Senior partner and CEO of Mascaret (formerly Dentsu Consulting), Benjamin GRANGE reveals the content of his latest article for Forbes France: “The company has become political”.
The rise of stakeholders, the ESG approach, Covid19, the Russian crisis, … have strongly politicized the way companies manage their external relations
Internal politics has always been part of the company. In its positive sense, it consists in being diplomatic, in the art of promoting decisions, in presenting situations as well as possible internally. But in recent years, and with an acceleration since 2020, events have forced companies to go further. In its definition, politics is mainly about the collective. It concerns the actions, the balance, the development of the society in which we live, in all its aspects. For the company, politics is about the capacity to generate its externalities and to take clear positions towards society. For a long time, the company remained focused on its shareholders, whose growth and return it had to serve. It thus avoided interfering in matters relating to political parties, the geopolitical situation or public debates when this did not directly threaten the continuity of its operations.

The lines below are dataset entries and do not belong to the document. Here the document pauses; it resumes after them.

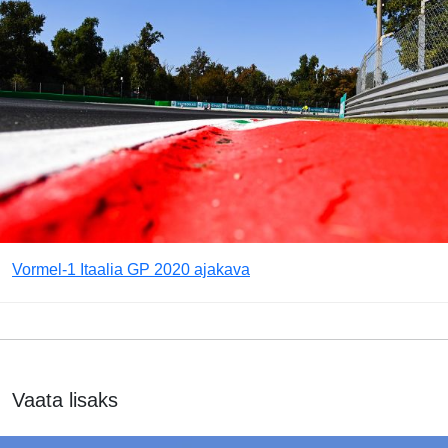
Vormel-1 Itaalia GP 2020 ajakava
Vaata lisaks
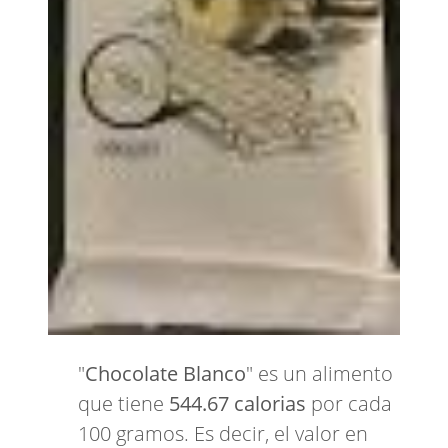
"
Chocolate Blanco
" es un alimento
que tiene
544.67 calorias
por cada
100 gramos. Es decir, el valor en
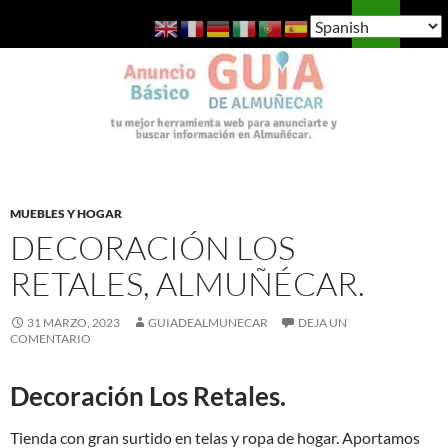
Saltar
Buscar
Guía de Almuñécar
al
MENÚ
contenido
PRINCI
MUEBLES Y HOGAR
DECORACIÓN LOS
RETALES, ALMUÑÉCAR.
31 MARZO, 2023
GUIADEALMUNECAR
DEJA UN
COMENTARIO
Decoración Los Retales.
Tienda con gran surtido en telas y ropa de hogar. Aportamos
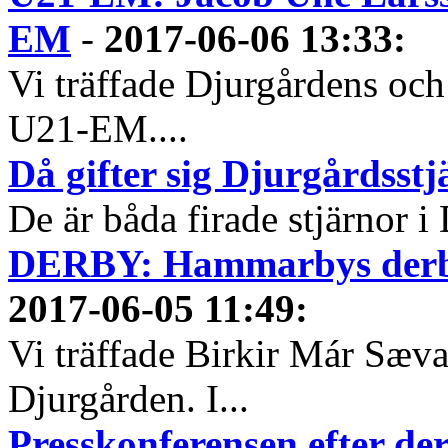
EM
-
2017-06-06 13:33
:
Vi träffade Djurgårdens och
U21-EM....
Då gifter sig Djurgårdsst
De är båda firade stjärnor i
DERBY: Hammarbys derbyh
2017-06-05 11:49
:
Vi träffade Birkir Már Sæva
Djurgården. I...
Presskonferensen efter 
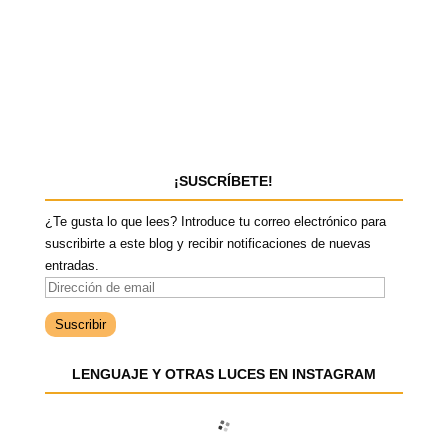
¡SUSCRÍBETE!
¿Te gusta lo que lees? Introduce tu correo electrónico para
suscribirte a este blog y recibir notificaciones de nuevas
entradas.
D
i
r
e
LENGUAJE Y OTRAS LUCES EN INSTAGRAM
c
c
i
ó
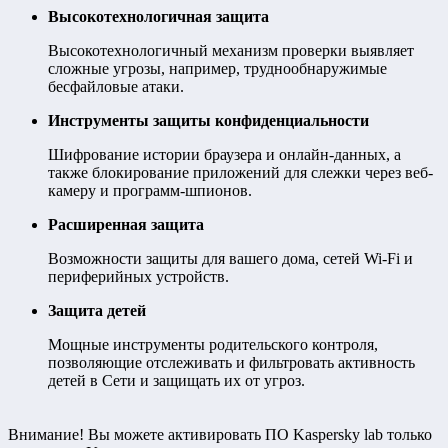
Высокотехнологичная защита
Высокотехнологичный механизм проверки выявляет
сложные угрозы, например, труднообнаружимые
бесфайловые атаки.
Инструменты защиты конфиденциальности
Шифрование истории браузера и онлайн-данных, а
также блокирование приложений для слежки через веб-
камеру и программ-шпионов.
Расширенная защита
Возможности защиты для вашего дома, сетей Wi-Fi и
периферийных устройств.
Защита детей
Мощные инструменты родительского контроля,
позволяющие отслеживать и фильтровать активность
детей в Сети и защищать их от угроз.
Внимание! Вы можете активировать ПО Kaspersky lab только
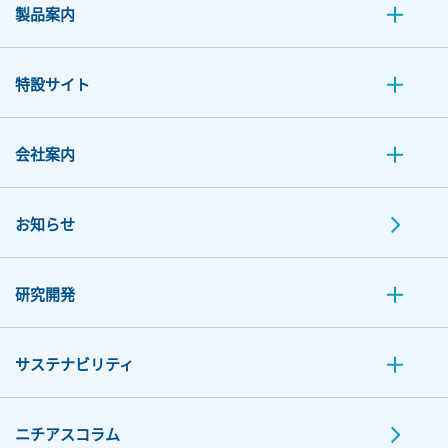
製品案内
特設サイト
会社案内
お知らせ
研究開発
サステナビリティ
ニチアスコラム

Today, in an accelerated world where the transformation of the notion of authority, the systematic relativization of points of view, the multipolarity of decision-making centers, the versatility of communities of interest on the Internet, etc., mean that we have moved from the era of claimed expertise to the era of assumed influence, the company has been led to become a political player. Without limiting the personal impetus given by certain managers, pressure from customers, NGOs and civil society has forced the company to be curious and to make commitments in the management of its potential externalities: climate transition, production ethics, diversity, etc. By becoming aware of its interactions with society, the company has gradually become more political. As a direct consequence, it has begun to display its struggles, as illustrated by its status as a company with a mission or B-Corp. With Covid19, the company became a relay for the public authorities, offering services that the State had difficulty providing: purchase of masks, manufacture of gel, etc. Since then, the war in Ukraine has opened up the field of geopolitics: withdraw from Russia, leaving almost everything behind before the economic sanctions, or stay and be accused of not playing Europe’s game. Because if the company has become political in its relations with the outside world, it is also playing politics more and more. Total Energies chose to maintain its activity in Russia during the first months of the war. The consequence was twofold: significant profits and a new reputational issue, even prompting Antonio Guterres, Secretary General of the United Nations, to call for a tax on the excess profits of energy companies. At the same time, soaring fuel prices have generated intense mobilization of public authorities to implement measures to support purchasing power. Air transport and its customers have been singled out for the level of CO2 emissions, while industries that emit much more are the symbol of what needs to be relocated. Today, with the concept of sovereignty applied to private actors, relations are oriented towards certain “friendly” countries or countries reputed to be so, to the detriment of others. Another political choice! This situation raises a question of organization for the company. Who is responsible for managing this political management?